Obsession with Boxing

By Ian Probert Headline, pounds 14.99, Hardback

AS THE one sport in which the fundamental objective is to render your opponent unconscious, boxing cannot avoid coming under fire from the medical lobby and people who insist it has no place in a civilised society.

While there are more hazardous activities available to mankind, boxing is so explicit that any reporter with a conscience finds it difficult to suppress a sense of complicity whenever a grim incident occurs in the ring.

Everyone who writes about the most basic, natural and uncomplicated of athletic competitions conspires in boxing's madness. The writer's dilemma is how to justify an activity that enabled Ian Probert's hero, Muhammad Ali, to become the most identifiable personality on earth yet consigned him to a shadowed middle age.

Woven into the autobiographical fabric of Rope Burns is the conflict that arises between Probert's enthusiasm for boxing and the realisation that he is on dangerous ground.

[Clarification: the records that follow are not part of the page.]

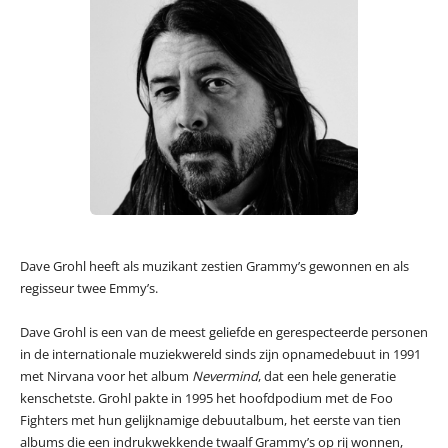
Dave Grohl heeft als muzikant zestien Grammy’s gewonnen en als
regisseur twee Emmy’s.
Dave Grohl is een van de meest geliefde en gerespecteerde personen
in de internationale muziekwereld sinds zijn opnamedebuut in 1991
met Nirvana voor het album
Nevermind
, dat een hele generatie
kenschetste. Grohl pakte in 1995 het hoofdpodium met de Foo
Fighters met hun gelijknamige debuutalbum, het eerste van tien
albums die een indrukwekkende twaalf Grammy’s op rij wonnen,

There is no small amount of vanity in Probert's apparent belief that some pretty squalid personal experiences will hold enough interest to justify a boxing theme, but he is never less than honest when confronting bleak verities about the sport that should never be referred to as a game.

Since the high point of Probert's brief career at ringside was a stint at the Sunday Sport, he can hardly have felt on course to emulate the outstanding authors who have written about boxing. However, there is no doubt that Probert had more to offer than the interviews he conducted for his former employers.

A friendship formed with the ill-fated Michael Watson, who came close to death after losing to Chris Eubank, eventually brings Probert to the realisation that "there can be no place in a civilised society for an activity provided exclusively for the entertainment of the masses which places its main protagonists in clear danger of losing their lives."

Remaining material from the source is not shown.